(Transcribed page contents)
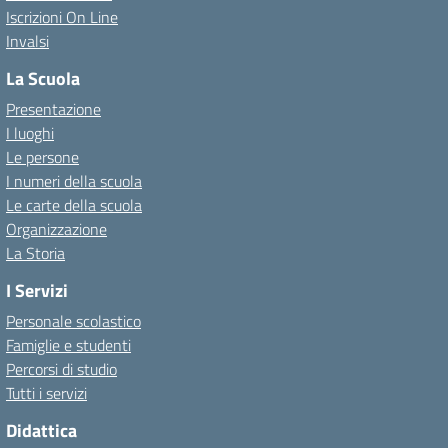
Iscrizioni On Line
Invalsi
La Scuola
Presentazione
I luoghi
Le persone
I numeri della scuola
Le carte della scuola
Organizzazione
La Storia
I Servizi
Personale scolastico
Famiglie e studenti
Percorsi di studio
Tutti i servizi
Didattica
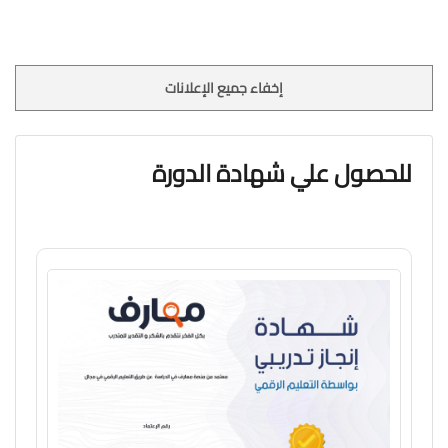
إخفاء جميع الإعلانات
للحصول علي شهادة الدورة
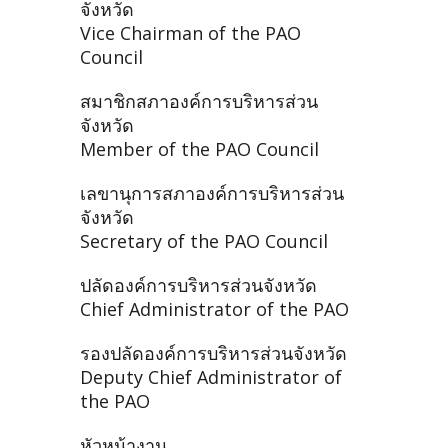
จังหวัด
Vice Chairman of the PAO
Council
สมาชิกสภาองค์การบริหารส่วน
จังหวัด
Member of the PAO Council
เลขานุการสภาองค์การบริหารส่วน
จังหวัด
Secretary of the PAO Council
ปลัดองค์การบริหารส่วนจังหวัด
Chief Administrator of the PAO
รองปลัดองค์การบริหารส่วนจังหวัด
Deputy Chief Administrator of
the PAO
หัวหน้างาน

Task prompt
Give the records back exactly, with no pictures.

Task response
Iscrizioni On Line
Invalsi
La Scuola
Presentazione
I luoghi
Le persone
I numeri della scuola
Le carte della scuola
Organizzazione
La Storia
I Servizi
Personale scolastico
Famiglie e studenti
Percorsi di studio
Tutti i servizi
Didattica
إخفاء جميع الإعلانات
للحصول علي شهادة الدورة
จังหวัด
Vice Chairman of the PAO
Council
สมาชิกสภาองค์การบริหารส่วน
จังหวัด
Member of the PAO Council
เลขานุการสภาองค์การบริหารส่วน
จังหวัด
Secretary of the PAO Council
ปลัดองค์การบริหารส่วนจังหวัด
Chief Administrator of the PAO
รองปลัดองค์การบริหารส่วนจังหวัด
Deputy Chief Administrator of
the PAO
หัวหน้างาน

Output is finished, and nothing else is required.